Information provided START

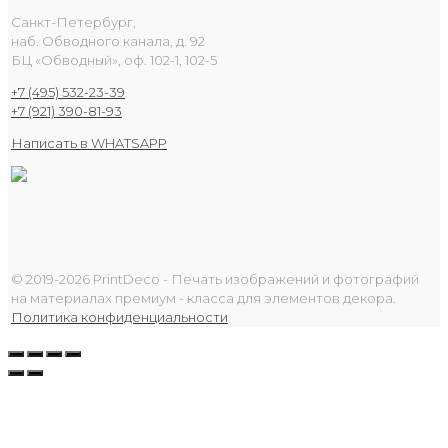
Санкт-Петербург,
наб. Обводного канала, д. 92
БЦ «Обводный», оф. 102-1, 102-5
+7 (495) 532-23-39
+7 (921) 390-81-93
Написать в WHATSAPP
© 2019-2026 PrintDeco - Печать изображений и фотографий
на материалах премиум - класса для элементов декора.
Политика конфиденциальности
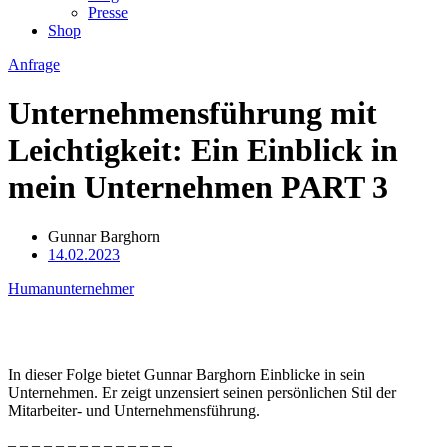
Presse
Shop
Anfrage
Unternehmensführung mit
Leichtigkeit: Ein Einblick in
mein Unternehmen PART 3
Gunnar Barghorn
14.02.2023
Humanunternehmer
In dieser Folge bietet Gunnar Barghorn Einblicke in sein
Unternehmen. Er zeigt unzensiert seinen persönlichen Stil der
Mitarbeiter- und Unternehmensführung.
– – – – – – – – – – – – – –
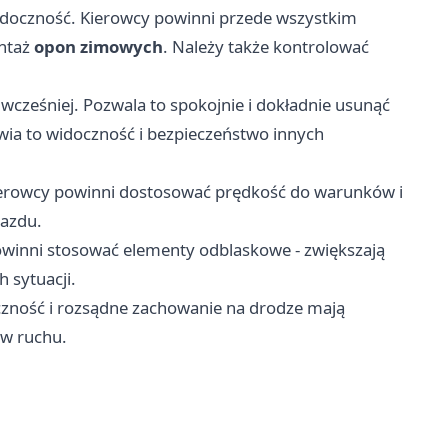
doczność. Kierowcy powinni przede wszystkim
ontaż
opon zimowych
. Należy także kontrolować
cześniej. Pozwala to spokojnie i dokładnie usunąć
awia to widoczność i bezpieczeństwo innych
ierowcy powinni dostosować prędkość do warunków i
azdu.
powinni stosować elementy odblaskowe - zwiększają
 sytuacji.
zność i rozsądne zachowanie na drodze mają
ów ruchu.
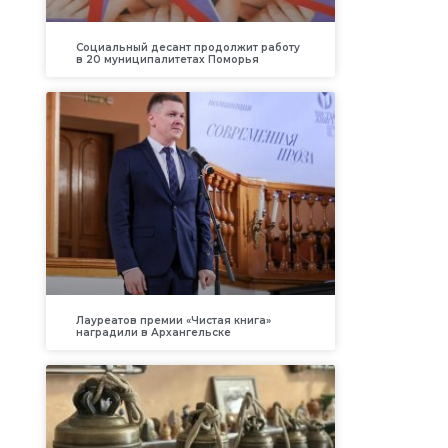
Социальный десант продолжит работу
в 20 муниципалитетах Поморья
Лауреатов премии «Чистая книга»
наградили в Архангельске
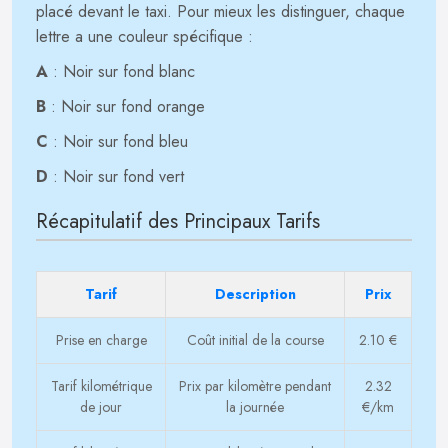
placé devant le taxi. Pour mieux les distinguer, chaque
lettre a une couleur spécifique :
A
: Noir sur fond blanc
B
: Noir sur fond orange
C
: Noir sur fond bleu
D
: Noir sur fond vert
Récapitulatif des Principaux Tarifs
Tarif
Description
Prix
Prise en charge
Coût initial de la course
2.10 €
Tarif kilométrique
Prix par kilomètre pendant
2.32
de jour
la journée
€/km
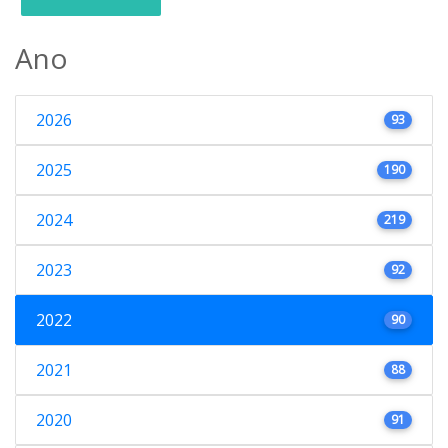
Ano
2026
93
2025
190
2024
219
2023
92
2022
90
2021
88
2020
91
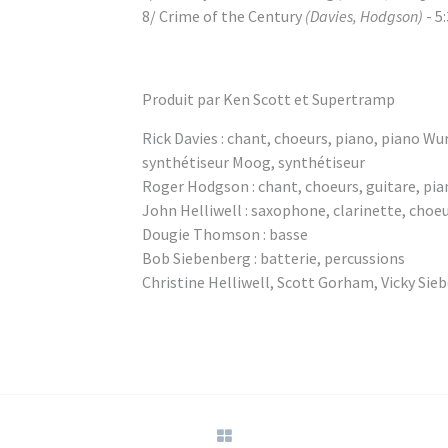
8/ Crime of the Century
(Davies, Hodgson)
- 5
Produit par Ken Scott et Supertramp
Rick Davies : chant, choeurs, piano, piano 
synthétiseur Moog, synthétiseur
Roger Hodgson : chant, choeurs, guitare, pia
John Helliwell : saxophone, clarinette, choeu
Dougie Thomson : basse
Bob Siebenberg : batterie, percussions
Christine Helliwell, Scott Gorham, Vicky Sie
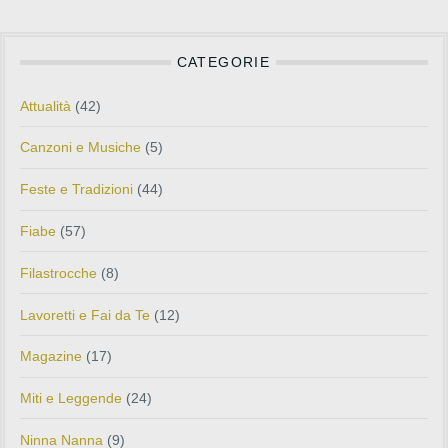
CATEGORIE
Attualità
(42)
Canzoni e Musiche
(5)
Feste e Tradizioni
(44)
Fiabe
(57)
Filastrocche
(8)
Lavoretti e Fai da Te
(12)
Magazine
(17)
Miti e Leggende
(24)
Ninna Nanna
(9)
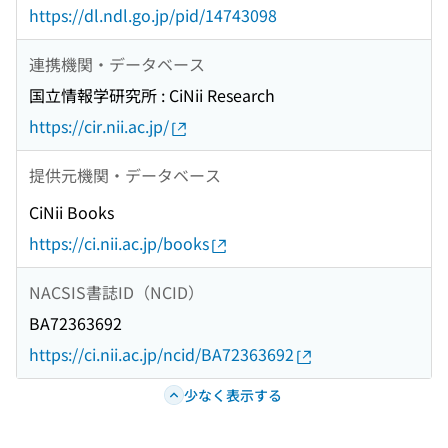
https://dl.ndl.go.jp/pid/14743098
連携機関・データベース
国立情報学研究所 : CiNii Research
https://cir.nii.ac.jp/
提供元機関・データベース
CiNii Books
https://ci.nii.ac.jp/books
NACSIS書誌ID（NCID）
BA72363692
https://ci.nii.ac.jp/ncid/BA72363692
少なく表示する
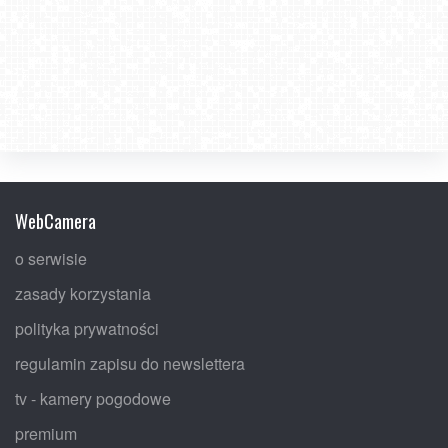
WebCamera
o serwisie
zasady korzystania
polityka prywatności
regulamin zapisu do newslettera
tv - kamery pogodowe
premium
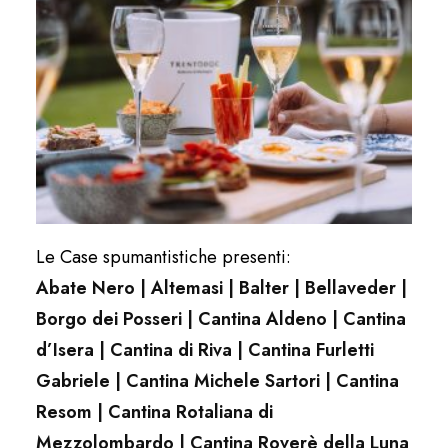
Le Case spumantistiche presenti:
Abate Nero | Altemasi | Balter | Bellaveder |
Borgo dei Posseri | Cantina Aldeno | Cantina
d’Isera | Cantina di Riva | Cantina Furletti
Gabriele | Cantina Michele Sartori | Cantina
Resom | Cantina Rotaliana di
Mezzolombardo | Cantina Roverè della Luna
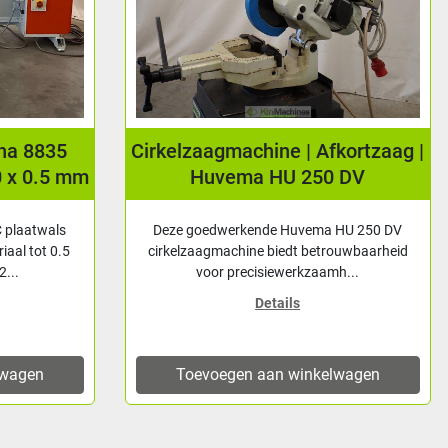
una 8835
Cirkelzaagmachine | Afkortzaag |
0 x 0.5 mm
Huvema HU 250 DV
 plaatwals
Deze goedwerkende Huvema HU 250 DV
iaal tot 0.5
cirkelzaagmachine biedt betrouwbaarheid
...
voor precisiewerkzaamh...
Details
lwagen
Toevoegen aan winkelwagen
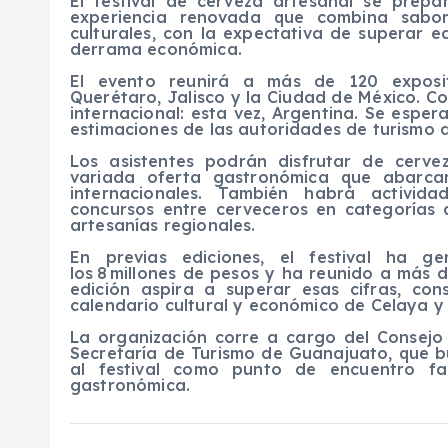
El festival de cerveza artesanal se prep
experiencia renovada que combina sabor
culturales, con la expectativa de superar e
derrama económica.
El evento reunirá a más de 120 exposit
Querétaro, Jalisco y la Ciudad de México. C
internacional: esta vez, Argentina. Se espera
estimaciones de las autoridades de turismo d
Los asistentes podrán disfrutar de cerv
variada oferta gastronómica que abarcar
internacionales. También habrá activid
concursos entre cerveceros en categorías 
artesanías regionales.
En previas ediciones, el festival ha 
los 8 millones de pesos y ha reunido a más 
edición aspira a superar esas cifras, c
calendario cultural y económico de Celaya y 
La organización corre a cargo del Consejo 
Secretaría de Turismo de Guanajuato, que b
al festival como punto de encuentro fa
gastronómica.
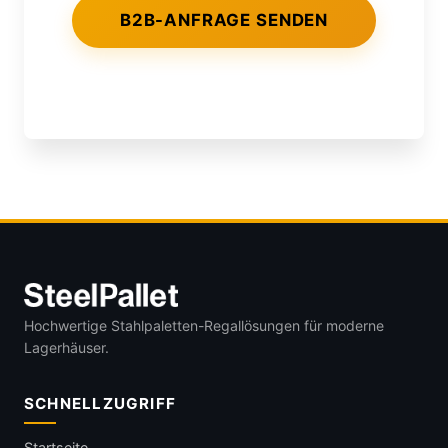
Hochwertige Stahlpaletten-Regallösungen für moderne
Lagerhäuser.
SCHNELLZUGRIFF
Startseite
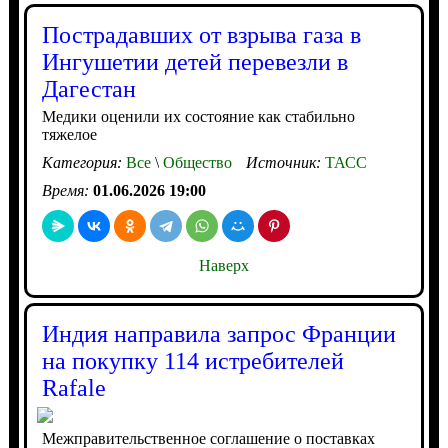
Пострадавших от взрыва газа в
Ингушетии детей перевезли в
Дагестан
Медики оценили их состояние как стабильно
тяжелое
Категория:
Все
\
Общество
Источник:
ТАСС
Время:
01.06.2026 19:00
Наверх
Индия направила запрос Франции
на покупку 114 истребителей
Rafale
Межправительственное соглашение о поставках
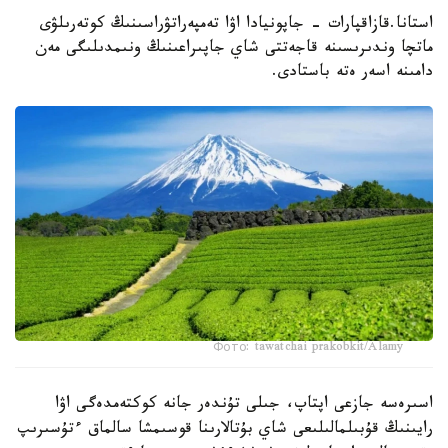
استانا.قازاقپارات - جاپونيادا اۋا تەمپەراتۋراسىنىڭ كوتەرىلۋى
ماتچا وندىرىسىنە قاجەتتى شاي جاپىراعىنىڭ ونىمدىلىگى مەن
دامىنە اسەر ەتە باستادى.
Фото: tawatchai prakobkit/Alamy
اسىرەسە جازعى اپتاپ، جىلى تۇندەر جانە كوكتەمدەگى اۋا
رايىنىڭ قۇبىلمالىلىعى شاي بۇتالارىنا قوسىمشا سالماق ءتۇسىرىپ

Information provided END

▶ **Exercise directions**
Where does "festival" occur in the data? Copy each line that has it.

▶ **Your response**
El festival de cerveza artesanal se prep
En previas ediciones, el festival ha 
al festival como punto de encuentro fa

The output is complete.